Thursday, June 2, 2011

Keeping It Real

I've read a few articles recently about Facebook depression, a new condition that is affecting many people, mostly teens. Basically, people are looking at other's on Facebook, and seeing all the awesome things that everyone else is doing, feeling that they are not measuring up, and then getting depressed about it. The problem is, people usually post only positive things that are happening. No one posts a picture of the week long flu they had or how they sit at home on weeknights wishing they had someone to talk to (of course, there are people who do that, but they usually make me feel uncomfortable and I de-friend them) or how they feel trapped by the ever mounting pile of laundry.
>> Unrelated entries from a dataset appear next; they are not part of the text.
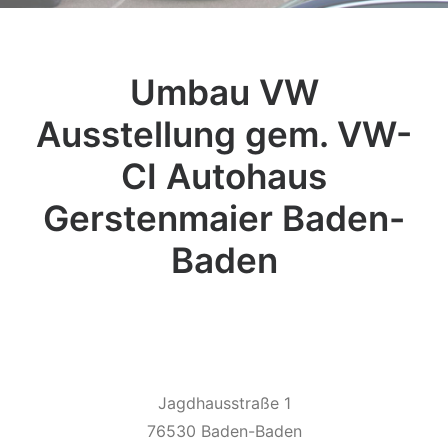
Umbau VW
Ausstellung gem. VW-
CI Autohaus
Gerstenmaier Baden-
Baden
Jagdhausstraße 1
76530 Baden-Baden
I also think that's easy to do with blogs. I read approximately 1,437,821 blogs every day, and usually people post great things that happen to them, pictures of their adorable house/child/cupcake/outfits. Which is the point of a blog, really, to share awesomeness. But it's so easy to compare the best of someone else's life (and probably photo-shopped pictures!) with the worst (un-photo-shopped picture) of your own, you know??

Not that I would advocate looking for the bad in anyone, but it is important to remember that no one is perfect, and that everyone has something that they would like to change. So really, the best policy is to not compare yourself at all, to find the best in everyone, including yourself, and take what you can from everyone. Don't forget to count your blessings!!

(Thanks to Abby from My Yellow Sandbox for this reminder. Also, an awesome place to get hair tutorials!!)


Woolverton Girl said...

It's hard not to compare yourself with others. But you are right, we all need to find the good in ourselves as well as others. Some people really need to be reminded of this more often.

BTW, I loved visiting with you & steve this past weekend!

Jolene said...

You just reminded me of something a wise visiting teacher told me once when we were talking about comparing and feeling inferior. She said that we judge ourselves by our back room or our messiest room and we judge others by their front room or the one that they keep perfect for their visiting teachers to see. It is easy to only see the best in others and the worst in ourselves.